#### Dataset entries ####

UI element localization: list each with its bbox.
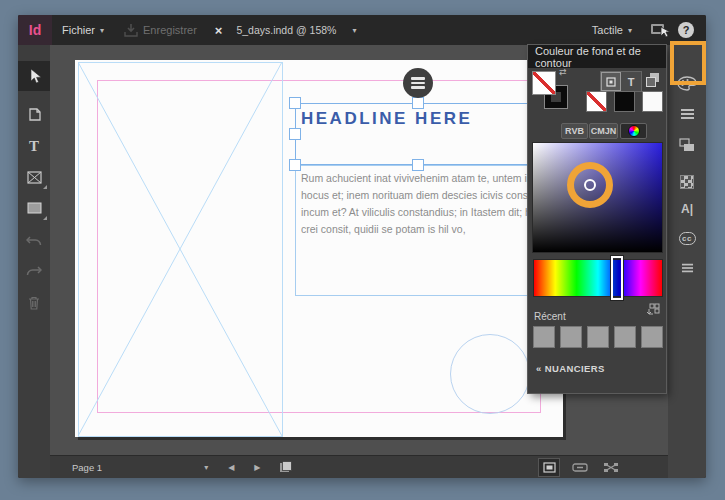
frame-handle-bottom-left[interactable]	[289, 159, 301, 171]
view-normal-button[interactable]	[538, 458, 560, 477]
close-document-icon[interactable]: ×	[207, 23, 231, 38]
swatches-panel-button[interactable]	[668, 170, 706, 194]
status-bar: Page 1 ▾ ◀ ▶	[50, 455, 668, 478]
body-line: Rum achucient inat vivivehenim atam te, …	[301, 170, 533, 187]
circle-frame-guide[interactable]	[450, 334, 530, 414]
apply-color-layers-icon[interactable]	[645, 72, 661, 88]
creative-cloud-button[interactable]: cc	[668, 226, 706, 250]
character-styles-panel-button[interactable]: A|	[668, 197, 706, 221]
swap-fill-stroke-icon[interactable]: ⇄	[559, 67, 567, 77]
frame-options-button[interactable]	[403, 68, 433, 98]
save-button[interactable]: Enregistrer	[114, 24, 207, 37]
chevron-down-icon: ▾	[628, 26, 632, 35]
checkerboard-icon	[680, 175, 694, 189]
touch-mode-icon[interactable]	[650, 22, 670, 38]
hamburger-icon	[411, 86, 425, 89]
recent-colors-label: Récent	[534, 311, 566, 322]
tools-panel: T	[18, 45, 50, 478]
color-wheel-icon	[628, 125, 640, 137]
previous-page-icon[interactable]: ◀	[228, 463, 234, 472]
redo-button[interactable]	[18, 256, 50, 286]
add-page-icon[interactable]	[278, 461, 292, 474]
view-mode-buttons	[538, 458, 622, 477]
application-topbar: Id Fichier ▾ Enregistrer × 5_days.indd @…	[18, 15, 706, 45]
recent-swatch[interactable]	[641, 326, 663, 348]
chevron-down-icon: ▾	[352, 26, 356, 35]
selection-tool[interactable]	[18, 61, 50, 91]
rvb-mode-button[interactable]: RVB	[561, 123, 588, 139]
add-to-swatches-icon[interactable]	[646, 303, 660, 317]
page-tool-icon	[27, 107, 42, 122]
recent-swatch[interactable]	[614, 326, 636, 348]
document-tab[interactable]: 5_days.indd @ 158%	[230, 24, 342, 36]
rectangle-tool-icon	[27, 202, 42, 214]
page-tool[interactable]	[18, 99, 50, 129]
fill-stroke-color-panel: Couleur de fond et de contour ⇄ T	[528, 45, 666, 393]
file-menu-label: Fichier	[62, 24, 95, 36]
color-wheel-button[interactable]	[620, 123, 647, 139]
body-line: crei consit, quidii se potam is hil vo,	[301, 221, 533, 238]
type-tool-icon: T	[29, 138, 39, 155]
body-line: hocus et; inem norituam diem descies ici…	[301, 187, 533, 204]
creative-cloud-icon: cc	[679, 232, 696, 245]
frame-tool-icon	[27, 171, 42, 184]
workspace-switcher[interactable]: Tactile ▾	[582, 15, 642, 45]
formatting-target-toggle: T	[600, 71, 642, 92]
frame-tool[interactable]	[18, 162, 50, 192]
open-swatches-link[interactable]: « NUANCIERS	[536, 363, 605, 374]
cmjn-mode-button[interactable]: CMJN	[589, 123, 618, 139]
menu-lines-icon	[681, 264, 692, 273]
hue-slider-bar[interactable]	[533, 259, 663, 297]
trash-icon	[28, 296, 40, 310]
panel-title: Couleur de fond et de contour	[528, 45, 666, 68]
delete-button[interactable]	[18, 288, 50, 318]
format-text-button[interactable]: T	[621, 72, 641, 91]
recent-swatch[interactable]	[560, 326, 582, 348]
character-style-icon: A|	[681, 202, 693, 216]
hue-slider-handle[interactable]	[611, 256, 623, 300]
body-line: incum et? At viliculis constandius; in I…	[301, 204, 533, 221]
recent-swatch[interactable]	[533, 326, 555, 348]
tool-flyout-indicator	[43, 216, 47, 220]
selection-arrow-icon	[28, 68, 41, 84]
headline-text[interactable]: HEADLINE HERE	[301, 109, 472, 129]
fit-spread-button[interactable]	[600, 458, 622, 477]
swatch-white[interactable]	[642, 91, 663, 112]
desktop-background: Id Fichier ▾ Enregistrer × 5_days.indd @…	[0, 0, 725, 500]
tool-flyout-indicator	[43, 185, 47, 189]
undo-button[interactable]	[18, 226, 50, 256]
save-icon	[124, 24, 138, 37]
document-tab-menu[interactable]: ▾	[342, 15, 366, 45]
placeholder-frame[interactable]	[78, 62, 283, 437]
fit-spread-icon	[603, 462, 619, 473]
swatch-none[interactable]	[586, 91, 607, 112]
format-container-button[interactable]	[601, 72, 621, 91]
container-icon	[606, 77, 616, 87]
frame-handle-bottom-center[interactable]	[412, 159, 424, 171]
body-text[interactable]: Rum achucient inat vivivehenim atam te, …	[301, 170, 533, 238]
pages-panel-button[interactable]	[668, 133, 706, 157]
hamburger-icon	[411, 77, 425, 80]
frame-handle-middle-left[interactable]	[289, 128, 301, 140]
dock-menu-button[interactable]	[668, 256, 706, 280]
page-dropdown-icon[interactable]: ▾	[204, 463, 208, 472]
swatch-black[interactable]	[614, 91, 635, 112]
recent-swatch[interactable]	[587, 326, 609, 348]
indesign-logo: Id	[18, 15, 52, 45]
properties-panel-button[interactable]	[668, 102, 706, 126]
undo-icon	[26, 235, 42, 247]
hamburger-icon	[411, 82, 425, 85]
type-tool[interactable]: T	[18, 131, 50, 161]
workspace-label: Tactile	[592, 24, 623, 36]
fill-color-indicator[interactable]	[532, 71, 556, 95]
file-menu[interactable]: Fichier ▾	[52, 15, 114, 45]
page-indicator[interactable]: Page 1	[72, 462, 102, 473]
frame-handle-top-left[interactable]	[289, 97, 301, 109]
fit-page-icon	[572, 462, 588, 473]
indesign-window: Id Fichier ▾ Enregistrer × 5_days.indd @…	[18, 15, 706, 478]
help-icon[interactable]: ?	[678, 22, 694, 38]
rectangle-tool[interactable]	[18, 193, 50, 223]
frame-handle-top-center[interactable]	[412, 97, 424, 109]
next-page-icon[interactable]: ▶	[254, 463, 260, 472]
fit-page-button[interactable]	[569, 458, 591, 477]
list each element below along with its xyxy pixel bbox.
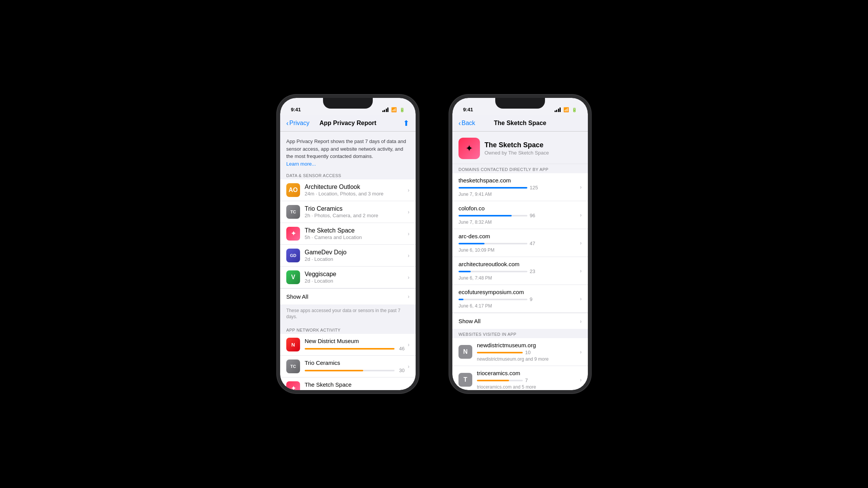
list-item[interactable]: V Veggiscape 2d · Location › xyxy=(280,267,416,288)
battery-icon: 🔋 xyxy=(572,107,577,112)
domain-item[interactable]: ecofuturesymposium.com 9 June 6, 4:17 PM… xyxy=(452,285,588,313)
back-button[interactable]: ‹ Privacy xyxy=(286,120,309,127)
website-progress-bar xyxy=(477,380,523,381)
show-all-domains-button[interactable]: Show All › xyxy=(452,313,588,329)
share-icon[interactable]: ⬆ xyxy=(403,119,410,128)
screen-content: ✦ The Sketch Space Owned by The Sketch S… xyxy=(452,132,588,390)
domain-progress-bar xyxy=(458,215,527,216)
app-name: Architecture Outlook xyxy=(305,184,405,190)
description-text: App Privacy Report shows the past 7 days… xyxy=(286,138,410,160)
app-icon-trio: TC xyxy=(286,359,300,373)
show-all-sensor-button[interactable]: Show All › xyxy=(280,288,416,304)
show-all-label: Show All xyxy=(458,318,577,324)
domain-fill xyxy=(458,187,527,189)
website-sub: trioceramics.com and 5 more xyxy=(477,384,577,390)
list-item[interactable]: TC Trio Ceramics 2h · Photos, Camera, an… xyxy=(280,201,416,223)
domain-date: June 6, 4:17 PM xyxy=(458,303,577,309)
progress-fill xyxy=(305,348,395,350)
chevron-right-icon: › xyxy=(408,363,410,369)
page-title: The Sketch Space xyxy=(494,120,547,127)
chevron-right-icon: › xyxy=(580,268,582,274)
bar-value: 46 xyxy=(397,346,405,351)
back-button[interactable]: ‹ Back xyxy=(458,120,475,127)
list-item[interactable]: N New District Museum 46 › xyxy=(280,334,416,356)
app-name: GameDev Dojo xyxy=(305,249,405,256)
nav-bar: ‹ Back The Sketch Space xyxy=(452,115,588,132)
domain-date: June 6, 10:09 PM xyxy=(458,247,577,253)
wifi-icon: 📶 xyxy=(391,107,397,112)
battery-icon: 🔋 xyxy=(400,107,405,112)
data-sensor-section-header: DATA & SENSOR ACCESS xyxy=(280,170,416,179)
chevron-right-icon: › xyxy=(408,231,410,237)
list-item[interactable]: ✦ The Sketch Space 25 › xyxy=(280,377,416,390)
website-item[interactable]: T trioceramics.com 7 trioceramics.com an… xyxy=(452,366,588,390)
website-name: newdistrictmuseum.org xyxy=(477,342,577,348)
list-item[interactable]: ✦ The Sketch Space 5h · Camera and Locat… xyxy=(280,223,416,245)
chevron-right-icon: › xyxy=(408,342,410,348)
progress-bar xyxy=(305,348,395,350)
domains-section-header: DOMAINS CONTACTED DIRECTLY BY APP xyxy=(452,164,588,173)
website-fill xyxy=(477,352,523,353)
signal-bars-icon xyxy=(555,107,561,112)
domain-date: June 7, 9:41 AM xyxy=(458,192,577,197)
domain-count: 96 xyxy=(530,213,535,218)
app-name: Veggiscape xyxy=(305,271,405,278)
domain-item[interactable]: colofon.co 96 June 7, 8:32 AM › xyxy=(452,201,588,229)
notch xyxy=(495,98,545,109)
chevron-left-icon: ‹ xyxy=(286,120,289,127)
app-subtitle: 2d · Location xyxy=(305,278,405,284)
chevron-right-icon: › xyxy=(408,385,410,390)
domain-count: 125 xyxy=(530,185,538,190)
domain-name: architectureoutlook.com xyxy=(458,261,577,267)
learn-more-link[interactable]: Learn more... xyxy=(286,161,316,167)
app-detail-header: ✦ The Sketch Space Owned by The Sketch S… xyxy=(452,132,588,164)
chevron-left-icon: ‹ xyxy=(458,120,461,127)
domain-progress-bar xyxy=(458,243,527,244)
app-icon-ao: AO xyxy=(286,183,300,197)
chevron-right-icon: › xyxy=(580,296,582,302)
phone-2: 9:41 📶 🔋 ‹ Back The Sketch Space xyxy=(449,95,591,393)
chevron-right-icon: › xyxy=(580,349,582,355)
app-icon-sketch-large: ✦ xyxy=(458,138,480,159)
domain-name: ecofuturesymposium.com xyxy=(458,289,577,295)
domain-fill xyxy=(458,243,485,244)
domain-item[interactable]: thesketchspace.com 125 June 7, 9:41 AM › xyxy=(452,173,588,201)
nav-bar: ‹ Privacy App Privacy Report ⬆ xyxy=(280,115,416,132)
chevron-right-icon: › xyxy=(580,318,582,324)
domain-item[interactable]: architectureoutlook.com 23 June 6, 7:48 … xyxy=(452,257,588,285)
status-icons: 📶 🔋 xyxy=(382,107,405,112)
app-icon-gamedev: GD xyxy=(286,249,300,262)
domain-progress-bar xyxy=(458,187,527,189)
website-icon-n: N xyxy=(458,345,472,359)
list-item[interactable]: GD GameDev Dojo 2d · Location › xyxy=(280,245,416,267)
domain-fill xyxy=(458,215,512,216)
app-name: The Sketch Space xyxy=(305,381,405,388)
wifi-icon: 📶 xyxy=(563,107,569,112)
website-item[interactable]: N newdistrictmuseum.org 10 newdistrictmu… xyxy=(452,338,588,366)
app-name: The Sketch Space xyxy=(305,227,405,234)
chevron-right-icon: › xyxy=(408,293,410,299)
description-block: App Privacy Report shows the past 7 days… xyxy=(280,132,416,170)
website-sub: newdistrictmuseum.org and 9 more xyxy=(477,356,577,362)
footer-note: These apps accessed your data or sensors… xyxy=(280,304,416,325)
website-fill xyxy=(477,380,509,381)
list-item[interactable]: TC Trio Ceramics 30 › xyxy=(280,356,416,377)
back-label: Privacy xyxy=(289,120,309,127)
domain-date: June 7, 8:32 AM xyxy=(458,220,577,225)
domain-item[interactable]: arc-des.com 47 June 6, 10:09 PM › xyxy=(452,229,588,257)
app-icon-museum: N xyxy=(286,338,300,351)
domain-progress-bar xyxy=(458,299,527,300)
phone-1: 9:41 📶 🔋 ‹ Privacy App Privacy Report ⬆ xyxy=(277,95,419,393)
app-subtitle: 2h · Photos, Camera, and 2 more xyxy=(305,213,405,218)
chevron-right-icon: › xyxy=(408,187,410,193)
app-icon-sketch: ✦ xyxy=(286,381,300,390)
website-count: 10 xyxy=(525,350,530,355)
website-progress-bar xyxy=(477,352,523,353)
app-subtitle: 5h · Camera and Location xyxy=(305,234,405,240)
app-subtitle: 24m · Location, Photos, and 3 more xyxy=(305,191,405,197)
app-name: Trio Ceramics xyxy=(305,205,405,212)
bar-value: 25 xyxy=(397,389,405,390)
app-name: Trio Ceramics xyxy=(305,359,405,366)
list-item[interactable]: AO Architecture Outlook 24m · Location, … xyxy=(280,179,416,201)
status-time: 9:41 xyxy=(291,107,301,112)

####

• [Problem statement]: The lines to return are those in the records above that hold the word "past".

• [Reply]:
description-text: App Privacy Report shows the past 7 days… xyxy=(286,138,410,160)
description-block: App Privacy Report shows the past 7 days… xyxy=(280,132,416,170)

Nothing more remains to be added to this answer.